Natürlich geht es in diesem Verfahren auch ums Geld. Verhandelt werden aber auch Grundsatzfragen. Ist die öffentliche Sicherheit nicht alleinige Sache des Staates? Inwieweit kann ein Fußballclub dafür verantwortlich gemacht werden, wenn einzelne Personen in seinem Namen randalieren? Oder aber: Kann ein Geschäft wie der Profifußball weiterhin Millionen erwirtschaften, ohne sich für das verantwortlich zu fühlen, was rund um seine Veranstaltungen passiert?

Weil so viel auf dem Spiel steht, ist die Tonlage vor dem Verwaltungsgerichtstermin am Dienstag auch immer schärfer geworden. Bremens Innensenator Ulrich Mäurer warf der DFL in einem Interview der Deutschen Presse-Agentur eine "maßlose Anspruchshaltung" vor. "Immer mehr Menschen kommen zu dem Ergebnis, dass es nicht angehen kann, dass die DFL von einem Rekordergebnis zum anderen jagt und für die Saison 2017/2018 einen Gesamterlös von 4,42 Milliarden Euro präsentiert und der Steuerzahler dann aber allein für die Sicherheitskosten aufkommen soll", sagte der SPD-Politiker.

Umgekehrt verweist der noch amtierende DFL-Präsident Reinhard Rauball immer darauf: "Der Fußball ist nicht Verursacher von Gewalt." Bei den Polizeieinsätzen gehe es auch darum, "den Fußball vor Gewalttätern zu schützen, die die große Bühne Bundesliga für eigene Zwecke missbrauchen." Und außerdem: Was passiert, "wenn künftig auch andere Veranstaltungen mit einer Gebühr belegt werden könnten?" Dritt- und Viertliga-Spiele zum Beispiel, wo die Vereine keine Millionensummen umsetzen?
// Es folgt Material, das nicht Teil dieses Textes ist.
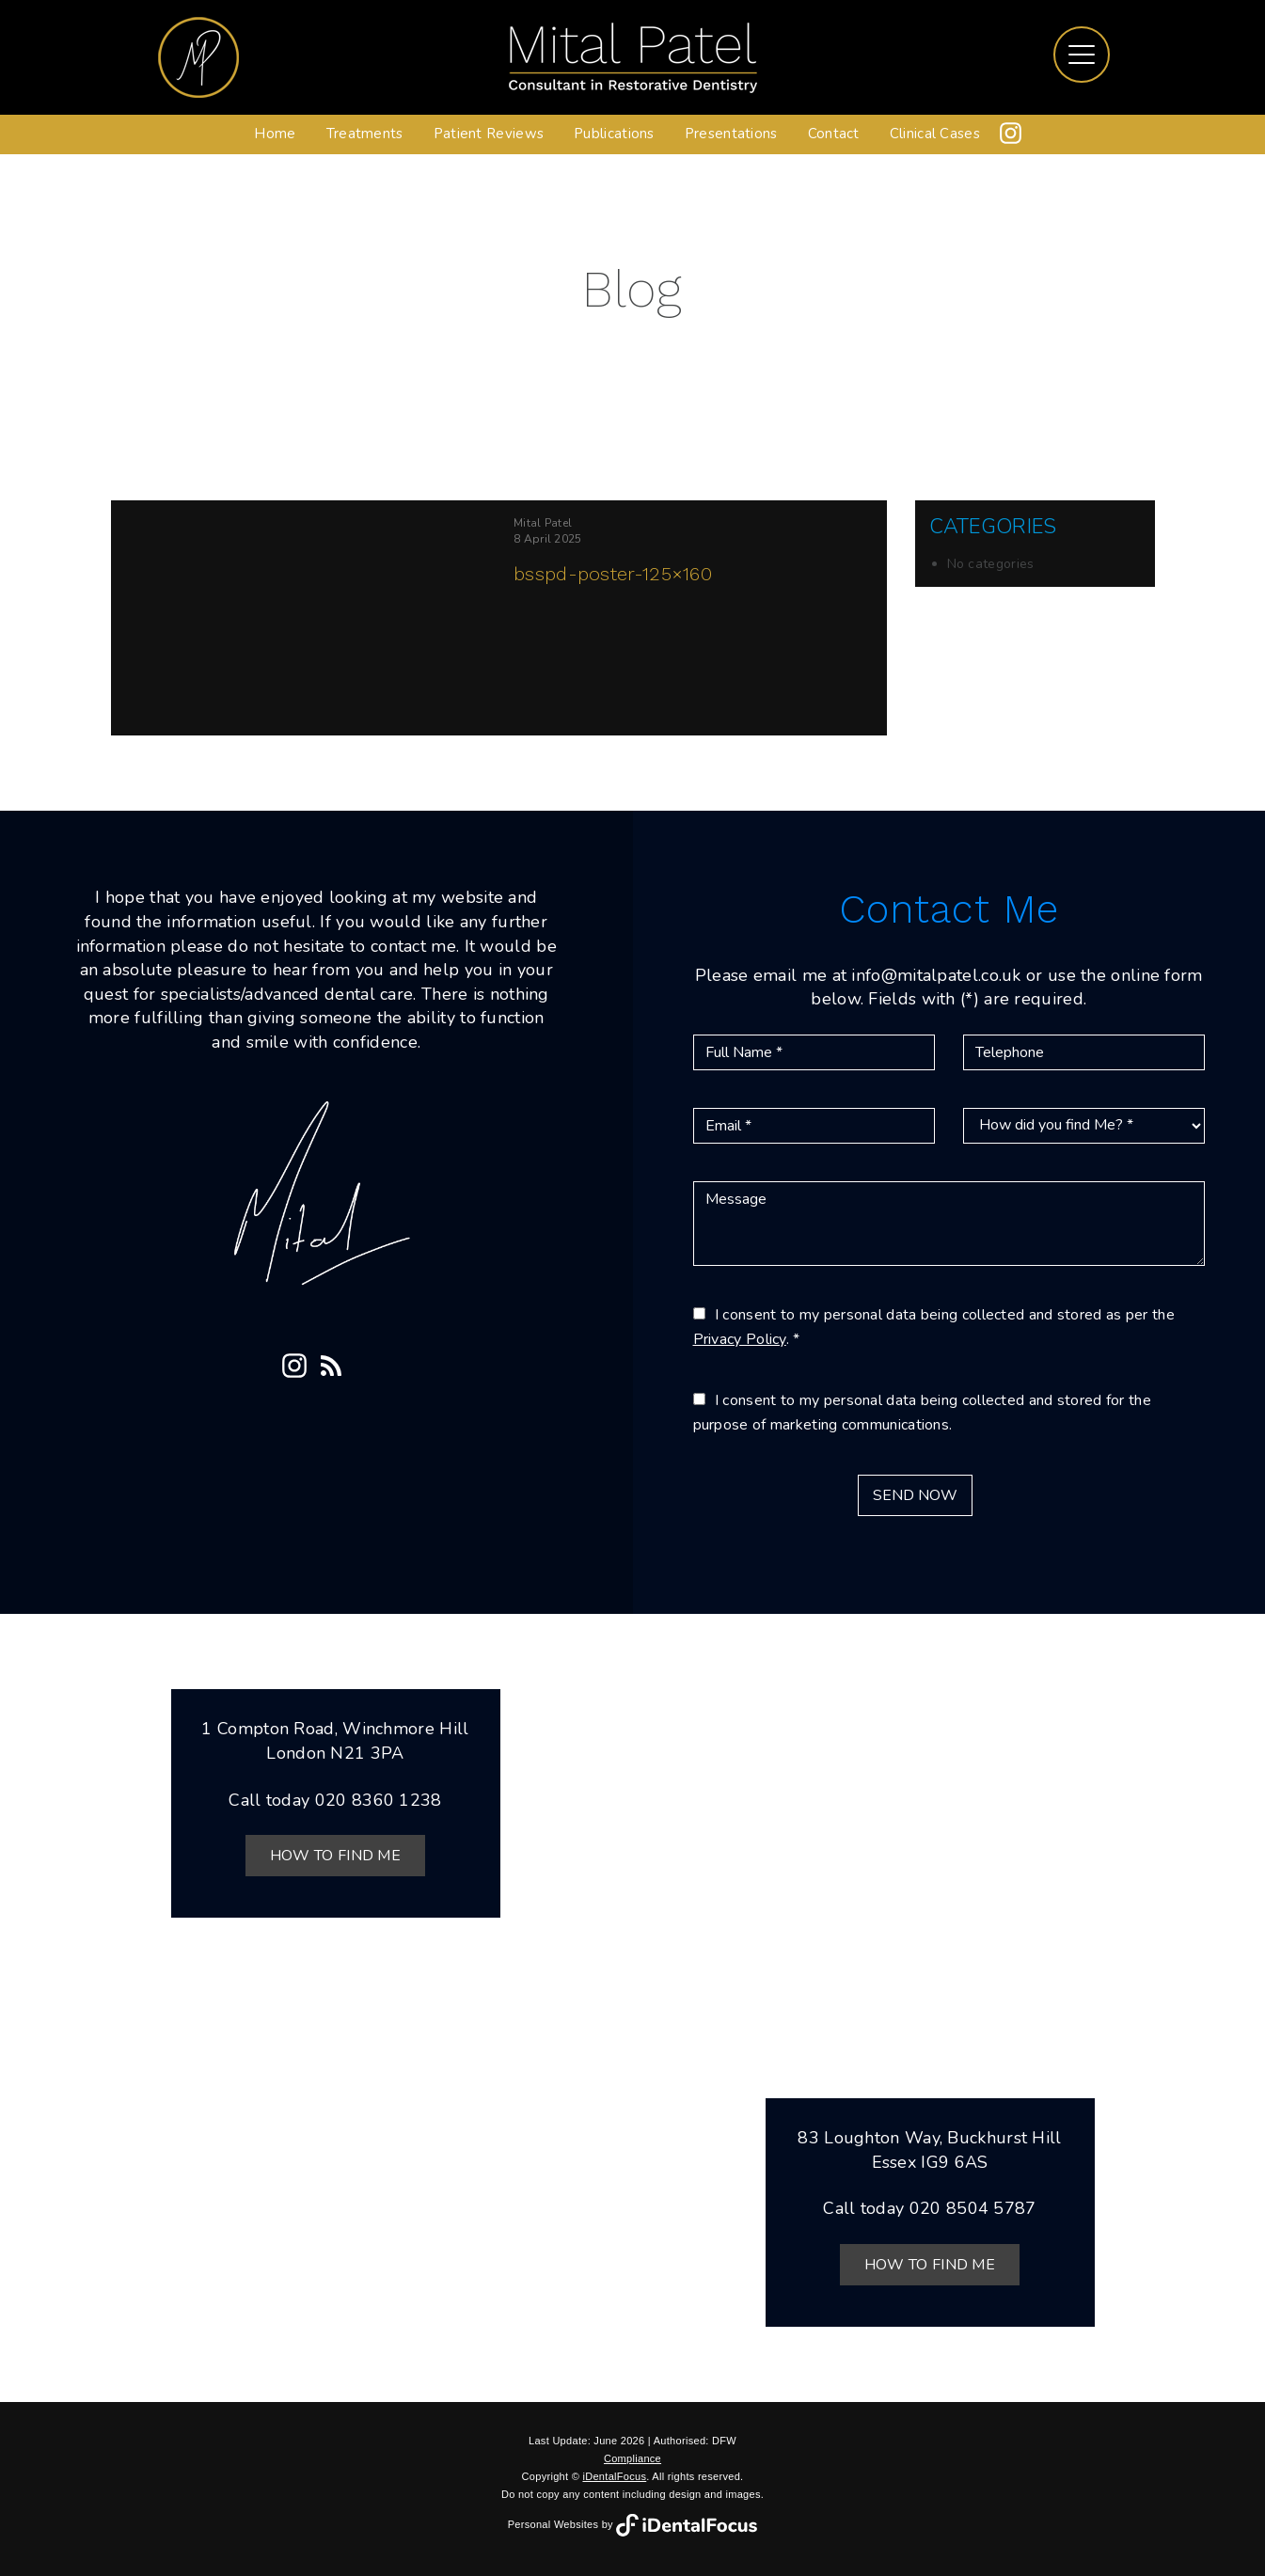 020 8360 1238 (378, 1800)
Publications (614, 133)
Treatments (364, 133)
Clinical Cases (935, 133)
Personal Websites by (633, 2524)
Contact (834, 133)
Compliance (632, 2458)
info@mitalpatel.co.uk (935, 975)
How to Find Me (335, 1855)
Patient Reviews (489, 133)
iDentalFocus (614, 2476)
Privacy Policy (739, 1339)
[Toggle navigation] (1081, 54)
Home (274, 133)
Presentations (731, 133)
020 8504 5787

Oder auch Volksfeste und Konzerte?

Unterstützung erhielt die DFL auch von der Gewerkschaft der Polizei. "Die Polizei ist zuständig für die Gefahrenabwehr und die Strafverfolgung. Das gilt nach unserer Auffassung natürlich auch für Profifußballspiele", schrieb der Bundesvorsitzende Oliver Malchow in einem Gastbeitrag für das Fachmagazin "Kicker".

Begonnen hatte die Auseinandersetzung zwischen dem Bundesland Bremen und der Deutschen Fußball Liga bereits 2015. Seitdem schickt das Land der DFL regelmäßig Gebührenbescheide, wenn bei einem Heimspiel von Werder Bremen mehr Polizisten eingesetzt werden mussten als sonst üblich. "Wir reden über Teilkosten und ganz wenige Spiele. Wir bezahlen auch weiterhin die Grundkosten für die Polizeieinsätze", sagte Mäurer. Trotzdem erhielt der Ligaverband im April 2015 aus Bremen eine Rechnung in Höhe von 425.718,11 Euro, die nach einem besonders brisanten Spiel gegen den Hamburger SV angefallen waren.

Die DFL klagte dagegen vor dem Verwaltungsgericht Bremen und bekam in erster Instanz auch Recht. Das Oberverwaltungsgericht erklärte die Forderungen des Bundeslandes in einer Berufungsverhandlung 2018 jedoch für rechtens. Spätestens seit diesem Urteil ist man bei der DFL wie auch bei Werder Bremen alarmiert. So hat der Bundesliga-Club in seiner Bilanz eine Rückstellung von einer Million Euro gebildet, weil er bei Heimspielen als Veranstalter auftritt und sich deshalb auch sicher ist: Die DFL wird sich alle Kosten im Falle einer gerichtlichen Niederlage von Werder zurückholen. Und später dann auch von anderen Clubs, falls andere Länder dem Bremer Beispiel folgen.